What to produce – Every record that appears below should be transcribed exactly.

Extracted material –

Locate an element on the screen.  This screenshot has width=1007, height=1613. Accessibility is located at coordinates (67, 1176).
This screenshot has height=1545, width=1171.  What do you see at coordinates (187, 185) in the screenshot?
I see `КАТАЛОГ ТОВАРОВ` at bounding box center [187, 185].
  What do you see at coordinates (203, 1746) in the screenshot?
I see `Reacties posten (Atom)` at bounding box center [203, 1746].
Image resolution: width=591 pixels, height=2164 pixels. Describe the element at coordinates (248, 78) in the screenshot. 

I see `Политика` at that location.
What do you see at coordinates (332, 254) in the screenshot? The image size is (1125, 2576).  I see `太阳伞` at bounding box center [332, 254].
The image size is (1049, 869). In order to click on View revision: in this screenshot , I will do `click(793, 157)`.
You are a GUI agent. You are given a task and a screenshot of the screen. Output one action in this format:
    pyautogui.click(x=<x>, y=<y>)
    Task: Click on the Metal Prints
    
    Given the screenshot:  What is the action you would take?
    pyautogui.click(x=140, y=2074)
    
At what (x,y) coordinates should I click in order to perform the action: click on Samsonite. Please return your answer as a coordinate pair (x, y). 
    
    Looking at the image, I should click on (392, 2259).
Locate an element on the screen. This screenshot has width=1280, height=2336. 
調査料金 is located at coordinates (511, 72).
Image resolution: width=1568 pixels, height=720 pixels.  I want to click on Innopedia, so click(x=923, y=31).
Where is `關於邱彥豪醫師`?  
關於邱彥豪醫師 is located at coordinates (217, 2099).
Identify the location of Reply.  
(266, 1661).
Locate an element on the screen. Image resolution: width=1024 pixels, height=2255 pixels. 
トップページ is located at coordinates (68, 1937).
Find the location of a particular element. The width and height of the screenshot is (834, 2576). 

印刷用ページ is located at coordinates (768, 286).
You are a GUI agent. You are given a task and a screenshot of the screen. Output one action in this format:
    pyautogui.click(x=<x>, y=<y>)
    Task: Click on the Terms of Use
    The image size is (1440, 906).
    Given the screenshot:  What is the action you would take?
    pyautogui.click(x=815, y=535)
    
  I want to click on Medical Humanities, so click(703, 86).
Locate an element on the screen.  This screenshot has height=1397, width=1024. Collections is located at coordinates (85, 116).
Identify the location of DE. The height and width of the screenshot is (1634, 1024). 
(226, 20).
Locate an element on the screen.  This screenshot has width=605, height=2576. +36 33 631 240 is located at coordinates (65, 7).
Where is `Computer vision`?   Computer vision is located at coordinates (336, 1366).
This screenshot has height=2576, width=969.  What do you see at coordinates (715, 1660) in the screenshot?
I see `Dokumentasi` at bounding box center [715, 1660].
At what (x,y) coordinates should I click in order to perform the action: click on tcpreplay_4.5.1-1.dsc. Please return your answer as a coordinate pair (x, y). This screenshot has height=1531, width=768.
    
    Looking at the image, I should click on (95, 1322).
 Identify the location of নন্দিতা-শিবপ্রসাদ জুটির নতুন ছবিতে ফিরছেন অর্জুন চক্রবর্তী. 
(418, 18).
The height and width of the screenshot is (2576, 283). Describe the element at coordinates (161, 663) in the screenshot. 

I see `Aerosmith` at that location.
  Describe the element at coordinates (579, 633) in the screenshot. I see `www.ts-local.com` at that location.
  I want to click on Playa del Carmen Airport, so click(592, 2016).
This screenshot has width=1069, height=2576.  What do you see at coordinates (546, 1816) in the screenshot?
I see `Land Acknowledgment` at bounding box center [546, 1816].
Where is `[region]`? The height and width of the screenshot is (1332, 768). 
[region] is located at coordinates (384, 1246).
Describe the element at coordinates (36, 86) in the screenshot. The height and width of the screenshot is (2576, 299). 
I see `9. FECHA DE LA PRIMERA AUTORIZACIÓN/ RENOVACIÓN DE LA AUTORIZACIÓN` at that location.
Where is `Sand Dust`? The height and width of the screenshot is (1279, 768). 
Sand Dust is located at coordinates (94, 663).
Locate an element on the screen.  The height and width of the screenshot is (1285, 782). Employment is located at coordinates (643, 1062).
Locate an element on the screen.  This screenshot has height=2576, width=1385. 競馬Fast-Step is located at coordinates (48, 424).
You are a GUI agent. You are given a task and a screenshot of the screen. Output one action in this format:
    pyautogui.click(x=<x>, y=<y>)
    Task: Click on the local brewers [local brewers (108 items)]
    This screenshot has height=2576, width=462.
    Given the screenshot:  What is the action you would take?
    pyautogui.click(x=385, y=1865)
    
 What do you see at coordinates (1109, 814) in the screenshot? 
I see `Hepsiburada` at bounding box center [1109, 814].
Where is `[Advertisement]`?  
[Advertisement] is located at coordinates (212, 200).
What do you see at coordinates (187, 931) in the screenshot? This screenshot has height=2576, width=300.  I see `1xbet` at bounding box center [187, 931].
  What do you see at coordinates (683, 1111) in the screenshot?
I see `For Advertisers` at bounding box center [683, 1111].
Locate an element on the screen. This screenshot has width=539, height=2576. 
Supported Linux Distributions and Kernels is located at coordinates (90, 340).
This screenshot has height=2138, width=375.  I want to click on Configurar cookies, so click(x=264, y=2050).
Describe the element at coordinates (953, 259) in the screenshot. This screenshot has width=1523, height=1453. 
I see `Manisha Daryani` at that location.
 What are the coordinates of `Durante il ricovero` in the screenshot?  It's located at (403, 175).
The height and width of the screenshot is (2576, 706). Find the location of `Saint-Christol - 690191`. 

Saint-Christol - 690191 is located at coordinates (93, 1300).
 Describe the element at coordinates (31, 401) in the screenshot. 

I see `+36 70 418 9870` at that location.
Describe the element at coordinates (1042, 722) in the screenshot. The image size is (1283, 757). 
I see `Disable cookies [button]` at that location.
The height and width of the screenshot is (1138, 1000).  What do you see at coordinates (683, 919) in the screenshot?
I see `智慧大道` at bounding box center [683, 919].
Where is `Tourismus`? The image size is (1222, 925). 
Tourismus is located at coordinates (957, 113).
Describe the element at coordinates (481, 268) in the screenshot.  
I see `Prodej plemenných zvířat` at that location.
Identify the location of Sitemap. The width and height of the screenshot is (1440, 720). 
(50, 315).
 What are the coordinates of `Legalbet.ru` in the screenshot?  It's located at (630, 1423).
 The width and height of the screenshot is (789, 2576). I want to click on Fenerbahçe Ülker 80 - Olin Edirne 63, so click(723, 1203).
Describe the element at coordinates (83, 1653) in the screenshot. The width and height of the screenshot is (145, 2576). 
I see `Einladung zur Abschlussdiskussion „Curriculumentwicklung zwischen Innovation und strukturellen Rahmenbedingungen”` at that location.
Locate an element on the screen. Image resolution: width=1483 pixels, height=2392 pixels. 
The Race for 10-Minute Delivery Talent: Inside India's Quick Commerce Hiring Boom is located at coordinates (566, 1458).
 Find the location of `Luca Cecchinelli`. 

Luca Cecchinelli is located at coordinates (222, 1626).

Task response –
Locate an element on the screen.  This screenshot has width=1007, height=1613. Accessibility is located at coordinates (67, 1176).
This screenshot has height=1545, width=1171.  What do you see at coordinates (187, 185) in the screenshot?
I see `КАТАЛОГ ТОВАРОВ` at bounding box center [187, 185].
  What do you see at coordinates (203, 1746) in the screenshot?
I see `Reacties posten (Atom)` at bounding box center [203, 1746].
Image resolution: width=591 pixels, height=2164 pixels. Describe the element at coordinates (248, 78) in the screenshot. 

I see `Политика` at that location.
What do you see at coordinates (332, 254) in the screenshot? The image size is (1125, 2576).  I see `太阳伞` at bounding box center [332, 254].
The image size is (1049, 869). In order to click on View revision: in this screenshot , I will do `click(793, 157)`.
You are a GUI agent. You are given a task and a screenshot of the screen. Output one action in this format:
    pyautogui.click(x=<x>, y=<y>)
    Task: Click on the Metal Prints
    
    Given the screenshot:  What is the action you would take?
    pyautogui.click(x=140, y=2074)
    
At what (x,y) coordinates should I click in order to perform the action: click on Samsonite. Please return your answer as a coordinate pair (x, y). 
    
    Looking at the image, I should click on (392, 2259).
Locate an element on the screen. This screenshot has width=1280, height=2336. 
調査料金 is located at coordinates (511, 72).
Image resolution: width=1568 pixels, height=720 pixels.  I want to click on Innopedia, so click(x=923, y=31).
Where is `關於邱彥豪醫師`?  
關於邱彥豪醫師 is located at coordinates (217, 2099).
Identify the location of Reply.  
(266, 1661).
Locate an element on the screen. Image resolution: width=1024 pixels, height=2255 pixels. 
トップページ is located at coordinates (68, 1937).
Find the location of a particular element. The width and height of the screenshot is (834, 2576). 

印刷用ページ is located at coordinates (768, 286).
You are a GUI agent. You are given a task and a screenshot of the screen. Output one action in this format:
    pyautogui.click(x=<x>, y=<y>)
    Task: Click on the Terms of Use
    The image size is (1440, 906).
    Given the screenshot:  What is the action you would take?
    pyautogui.click(x=815, y=535)
    
  I want to click on Medical Humanities, so click(703, 86).
Locate an element on the screen.  This screenshot has height=1397, width=1024. Collections is located at coordinates (85, 116).
Identify the location of DE. The height and width of the screenshot is (1634, 1024). 
(226, 20).
Locate an element on the screen.  This screenshot has width=605, height=2576. +36 33 631 240 is located at coordinates (65, 7).
Where is `Computer vision`?   Computer vision is located at coordinates (336, 1366).
This screenshot has height=2576, width=969.  What do you see at coordinates (715, 1660) in the screenshot?
I see `Dokumentasi` at bounding box center [715, 1660].
At what (x,y) coordinates should I click in order to perform the action: click on tcpreplay_4.5.1-1.dsc. Please return your answer as a coordinate pair (x, y). This screenshot has height=1531, width=768.
    
    Looking at the image, I should click on (95, 1322).
 Identify the location of নন্দিতা-শিবপ্রসাদ জুটির নতুন ছবিতে ফিরছেন অর্জুন চক্রবর্তী. 
(418, 18).
The height and width of the screenshot is (2576, 283). Describe the element at coordinates (161, 663) in the screenshot. 

I see `Aerosmith` at that location.
  Describe the element at coordinates (579, 633) in the screenshot. I see `www.ts-local.com` at that location.
  I want to click on Playa del Carmen Airport, so click(592, 2016).
This screenshot has width=1069, height=2576.  What do you see at coordinates (546, 1816) in the screenshot?
I see `Land Acknowledgment` at bounding box center [546, 1816].
Where is `[region]`? The height and width of the screenshot is (1332, 768). 
[region] is located at coordinates (384, 1246).
Describe the element at coordinates (36, 86) in the screenshot. The height and width of the screenshot is (2576, 299). 
I see `9. FECHA DE LA PRIMERA AUTORIZACIÓN/ RENOVACIÓN DE LA AUTORIZACIÓN` at that location.
Where is `Sand Dust`? The height and width of the screenshot is (1279, 768). 
Sand Dust is located at coordinates (94, 663).
Locate an element on the screen.  The height and width of the screenshot is (1285, 782). Employment is located at coordinates (643, 1062).
Locate an element on the screen.  This screenshot has height=2576, width=1385. 競馬Fast-Step is located at coordinates (48, 424).
You are a GUI agent. You are given a task and a screenshot of the screen. Output one action in this format:
    pyautogui.click(x=<x>, y=<y>)
    Task: Click on the local brewers [local brewers (108 items)]
    This screenshot has height=2576, width=462.
    Given the screenshot:  What is the action you would take?
    pyautogui.click(x=385, y=1865)
    
 What do you see at coordinates (1109, 814) in the screenshot? 
I see `Hepsiburada` at bounding box center [1109, 814].
Where is `[Advertisement]`?  
[Advertisement] is located at coordinates (212, 200).
What do you see at coordinates (187, 931) in the screenshot? This screenshot has height=2576, width=300.  I see `1xbet` at bounding box center [187, 931].
  What do you see at coordinates (683, 1111) in the screenshot?
I see `For Advertisers` at bounding box center [683, 1111].
Locate an element on the screen. This screenshot has width=539, height=2576. 
Supported Linux Distributions and Kernels is located at coordinates (90, 340).
This screenshot has height=2138, width=375.  I want to click on Configurar cookies, so click(x=264, y=2050).
Describe the element at coordinates (953, 259) in the screenshot. This screenshot has width=1523, height=1453. 
I see `Manisha Daryani` at that location.
 What are the coordinates of `Durante il ricovero` in the screenshot?  It's located at (403, 175).
The height and width of the screenshot is (2576, 706). Find the location of `Saint-Christol - 690191`. 

Saint-Christol - 690191 is located at coordinates (93, 1300).
 Describe the element at coordinates (31, 401) in the screenshot. 

I see `+36 70 418 9870` at that location.
Describe the element at coordinates (1042, 722) in the screenshot. The image size is (1283, 757). 
I see `Disable cookies [button]` at that location.
The height and width of the screenshot is (1138, 1000).  What do you see at coordinates (683, 919) in the screenshot?
I see `智慧大道` at bounding box center [683, 919].
Where is `Tourismus`? The image size is (1222, 925). 
Tourismus is located at coordinates (957, 113).
Describe the element at coordinates (481, 268) in the screenshot.  
I see `Prodej plemenných zvířat` at that location.
Identify the location of Sitemap. The width and height of the screenshot is (1440, 720). 
(50, 315).
 What are the coordinates of `Legalbet.ru` in the screenshot?  It's located at (630, 1423).
 The width and height of the screenshot is (789, 2576). I want to click on Fenerbahçe Ülker 80 - Olin Edirne 63, so click(723, 1203).
Describe the element at coordinates (83, 1653) in the screenshot. The width and height of the screenshot is (145, 2576). 
I see `Einladung zur Abschlussdiskussion „Curriculumentwicklung zwischen Innovation und strukturellen Rahmenbedingungen”` at that location.
Locate an element on the screen. Image resolution: width=1483 pixels, height=2392 pixels. 
The Race for 10-Minute Delivery Talent: Inside India's Quick Commerce Hiring Boom is located at coordinates (566, 1458).
 Find the location of `Luca Cecchinelli`. 

Luca Cecchinelli is located at coordinates (222, 1626).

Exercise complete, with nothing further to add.